Au vu de ce qui précède, on peut en dernière analyse se demander si cette « revanche des Sith », ajoutée au discours technophobe de nombre de films actuels, ne constitue pas le « retour de l’angoisse refoulée » à laquelle se réfère Wolfgang Schivelbusch lorsqu’il examine la période transitoire d’adaptation liée à l’apparition de toute nouvelle technologie. En effet, dans sa théorie de la résorption du choc traumatique propre à la modernité et en amont de son recours au pare-excitations, Schivelbusch montre dans quelle mesure ce choc est, par le sentiment de frayeur qui le sous-tend, le produit incident d’une angoisse primitive née des bouleversements caractéristiques des changements techniques50. Considérée sous cet angle, la seconde trilogie de Star Wars correspondrait à une résurgence des peurs refoulées – sensibles dans des titres comme La Menace fantôme ou L’Attaque des clones – de la première série51, de même que les relents anti-matérialistes du cinéma contemporain ne seraient que la reformulation tardive mais inéluctable des craintes qu’exprimèrent les productions filmiques des années 1970-1980 à l’endroit de la révolution électronique d’alors. Une révolution qui de nos jours se prolonge par l’intermédiaire du perfectionnement de ses machines et l’émergence de nouvelles technologies.

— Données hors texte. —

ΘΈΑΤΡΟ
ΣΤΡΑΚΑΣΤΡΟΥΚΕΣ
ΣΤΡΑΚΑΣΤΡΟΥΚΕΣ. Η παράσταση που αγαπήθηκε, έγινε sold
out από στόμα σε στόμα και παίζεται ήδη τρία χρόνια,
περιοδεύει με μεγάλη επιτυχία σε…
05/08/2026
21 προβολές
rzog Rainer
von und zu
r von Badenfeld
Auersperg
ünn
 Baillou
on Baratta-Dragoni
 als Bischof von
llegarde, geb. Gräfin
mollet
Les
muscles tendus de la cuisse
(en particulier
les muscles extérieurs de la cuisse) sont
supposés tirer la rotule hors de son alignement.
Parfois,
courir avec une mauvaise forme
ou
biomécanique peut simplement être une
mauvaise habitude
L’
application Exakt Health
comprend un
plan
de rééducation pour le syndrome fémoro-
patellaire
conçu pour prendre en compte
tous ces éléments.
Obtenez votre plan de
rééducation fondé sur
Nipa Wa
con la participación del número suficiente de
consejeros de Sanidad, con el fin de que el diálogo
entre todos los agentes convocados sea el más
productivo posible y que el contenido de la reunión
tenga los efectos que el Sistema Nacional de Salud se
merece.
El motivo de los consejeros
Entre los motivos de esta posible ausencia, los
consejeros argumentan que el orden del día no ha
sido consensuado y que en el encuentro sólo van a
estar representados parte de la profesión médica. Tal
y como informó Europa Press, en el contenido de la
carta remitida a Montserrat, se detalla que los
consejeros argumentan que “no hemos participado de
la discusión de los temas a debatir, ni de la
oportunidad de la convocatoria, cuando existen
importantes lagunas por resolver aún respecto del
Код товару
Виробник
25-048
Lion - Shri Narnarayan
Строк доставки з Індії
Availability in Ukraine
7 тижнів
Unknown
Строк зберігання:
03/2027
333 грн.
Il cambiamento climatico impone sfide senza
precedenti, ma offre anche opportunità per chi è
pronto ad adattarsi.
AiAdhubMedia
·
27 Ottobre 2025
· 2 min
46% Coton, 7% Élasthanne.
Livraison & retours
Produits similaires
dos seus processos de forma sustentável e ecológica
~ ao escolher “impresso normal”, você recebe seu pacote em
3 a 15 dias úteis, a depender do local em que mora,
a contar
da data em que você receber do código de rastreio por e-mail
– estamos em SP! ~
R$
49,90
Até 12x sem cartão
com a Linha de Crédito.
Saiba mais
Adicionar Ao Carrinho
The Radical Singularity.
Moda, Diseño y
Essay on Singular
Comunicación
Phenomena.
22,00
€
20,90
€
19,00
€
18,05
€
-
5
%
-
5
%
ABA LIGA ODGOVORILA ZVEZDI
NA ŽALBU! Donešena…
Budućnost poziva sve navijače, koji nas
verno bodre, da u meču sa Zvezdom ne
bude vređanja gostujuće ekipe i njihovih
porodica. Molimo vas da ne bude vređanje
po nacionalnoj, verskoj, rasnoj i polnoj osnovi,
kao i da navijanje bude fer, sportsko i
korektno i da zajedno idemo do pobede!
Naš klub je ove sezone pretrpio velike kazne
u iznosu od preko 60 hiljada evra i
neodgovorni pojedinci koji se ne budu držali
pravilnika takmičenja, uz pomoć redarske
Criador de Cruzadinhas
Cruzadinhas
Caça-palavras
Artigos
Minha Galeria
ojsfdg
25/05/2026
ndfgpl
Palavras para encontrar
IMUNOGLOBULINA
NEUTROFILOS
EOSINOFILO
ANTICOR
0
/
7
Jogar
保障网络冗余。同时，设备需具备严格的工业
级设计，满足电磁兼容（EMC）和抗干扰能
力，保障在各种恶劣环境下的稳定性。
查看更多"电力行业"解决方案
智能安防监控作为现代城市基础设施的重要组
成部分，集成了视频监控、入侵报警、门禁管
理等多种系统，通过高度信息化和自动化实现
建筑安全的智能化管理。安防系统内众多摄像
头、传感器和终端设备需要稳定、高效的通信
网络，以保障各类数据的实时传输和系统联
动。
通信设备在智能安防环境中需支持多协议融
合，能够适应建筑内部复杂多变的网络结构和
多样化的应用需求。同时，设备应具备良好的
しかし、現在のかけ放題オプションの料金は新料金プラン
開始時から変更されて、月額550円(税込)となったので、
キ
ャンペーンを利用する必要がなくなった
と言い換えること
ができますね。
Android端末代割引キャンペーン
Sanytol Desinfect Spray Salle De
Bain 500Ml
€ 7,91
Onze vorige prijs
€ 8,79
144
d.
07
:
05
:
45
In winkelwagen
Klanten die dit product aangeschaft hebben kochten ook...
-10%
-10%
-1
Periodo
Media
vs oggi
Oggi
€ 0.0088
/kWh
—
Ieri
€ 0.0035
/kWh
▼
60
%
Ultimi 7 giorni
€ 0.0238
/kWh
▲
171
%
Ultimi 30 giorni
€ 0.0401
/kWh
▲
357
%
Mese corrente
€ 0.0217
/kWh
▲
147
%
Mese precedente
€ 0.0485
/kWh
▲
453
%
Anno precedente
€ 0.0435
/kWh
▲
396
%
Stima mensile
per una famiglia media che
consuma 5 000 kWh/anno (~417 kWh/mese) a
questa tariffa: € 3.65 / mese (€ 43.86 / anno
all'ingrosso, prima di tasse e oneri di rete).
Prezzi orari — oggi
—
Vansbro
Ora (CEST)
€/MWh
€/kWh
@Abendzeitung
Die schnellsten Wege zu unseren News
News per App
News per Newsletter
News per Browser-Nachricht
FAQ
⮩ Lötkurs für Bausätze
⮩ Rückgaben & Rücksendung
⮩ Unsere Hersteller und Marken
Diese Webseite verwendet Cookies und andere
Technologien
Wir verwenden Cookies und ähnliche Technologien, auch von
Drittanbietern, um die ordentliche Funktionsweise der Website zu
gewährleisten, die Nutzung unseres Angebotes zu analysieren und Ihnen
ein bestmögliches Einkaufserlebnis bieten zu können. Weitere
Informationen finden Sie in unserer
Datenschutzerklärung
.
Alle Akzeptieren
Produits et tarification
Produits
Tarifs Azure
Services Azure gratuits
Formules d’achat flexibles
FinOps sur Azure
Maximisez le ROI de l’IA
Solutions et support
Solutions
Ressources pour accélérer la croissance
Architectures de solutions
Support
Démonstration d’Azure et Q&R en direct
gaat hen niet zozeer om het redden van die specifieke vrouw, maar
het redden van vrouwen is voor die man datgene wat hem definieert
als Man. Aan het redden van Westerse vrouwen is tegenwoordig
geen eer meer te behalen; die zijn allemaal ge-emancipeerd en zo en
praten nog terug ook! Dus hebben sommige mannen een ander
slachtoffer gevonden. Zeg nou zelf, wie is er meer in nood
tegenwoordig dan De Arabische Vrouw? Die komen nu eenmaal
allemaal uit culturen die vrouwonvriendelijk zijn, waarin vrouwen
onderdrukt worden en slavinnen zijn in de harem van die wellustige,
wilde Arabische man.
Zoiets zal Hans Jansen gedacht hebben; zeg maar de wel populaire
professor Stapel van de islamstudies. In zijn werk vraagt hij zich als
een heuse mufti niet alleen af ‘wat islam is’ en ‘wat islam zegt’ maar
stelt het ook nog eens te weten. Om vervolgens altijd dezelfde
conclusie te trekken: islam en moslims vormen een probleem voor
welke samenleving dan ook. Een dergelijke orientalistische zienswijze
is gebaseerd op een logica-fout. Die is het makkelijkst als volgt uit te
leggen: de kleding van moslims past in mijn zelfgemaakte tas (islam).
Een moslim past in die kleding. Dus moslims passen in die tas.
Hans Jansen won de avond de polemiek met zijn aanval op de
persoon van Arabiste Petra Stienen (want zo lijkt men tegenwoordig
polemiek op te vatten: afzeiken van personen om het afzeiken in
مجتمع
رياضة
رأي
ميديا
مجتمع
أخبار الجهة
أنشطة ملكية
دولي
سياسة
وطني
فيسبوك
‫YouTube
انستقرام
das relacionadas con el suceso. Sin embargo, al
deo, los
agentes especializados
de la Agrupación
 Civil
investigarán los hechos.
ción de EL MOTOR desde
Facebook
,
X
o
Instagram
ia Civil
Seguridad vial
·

Enfin, sur le plan de la représentation filmique des relations entre les sexes, on constate que ces technologies, qu’elles renvoient à la féminité ou à la survirilité, constituent invariablement le contrepoint d’une masculinité prompte à s’ajuster aux circonstances changeantes afin de naturaliser les significations qui légitiment l’état normé des rapports entre femmes et hommes52. En exploitant la vision technologiquement déterminée d’une dégénérescence sociétale, en misant sur la spectacularité de l’exhibition d’un corps masculin héroïsé par sa lutte contre diverses formes d’adversité, ces films et notamment ceux de la saga Star Wars procèdent d’une redéfinition des codes de la virilité qui, in fine, restitue leur spécificité élective à des hommes que le technicisme ambiant avait supposément privés de leur singularité. Dès lors, le seul fatalisme que cet imaginaire cinématographique cultive semble être celui d’un dévoilement de la supériorité masculine dans un contexte de faillite technologique, un androcentrisme dont le caractère naturel est aujourd’hui éprouvé par l’exposition filmique d’un corps endurant aux tensions et aux chocs post-industriels. Ces récits offrent de la sorte, au fil de leurs mouvements narratifs et du lot d’épreuves qu’ils apportent, un renouvellement de la figure du héros associé à la révélation d’une corporéité inédite, la conception doloriste d’un corps dont l’immunité se fonde sur la performance et la maîtrise physiques ainsi que sur une pugnacité et une solidité périphérique hors du commun. A cet égard, le cinéma américain contemporain ouvre sans doute moins l’accès, selon la formule de Walter Benjamin, à « l’inconscient visuel » qu’il n’autorise une visualisation de l’inconscient patriarcal53.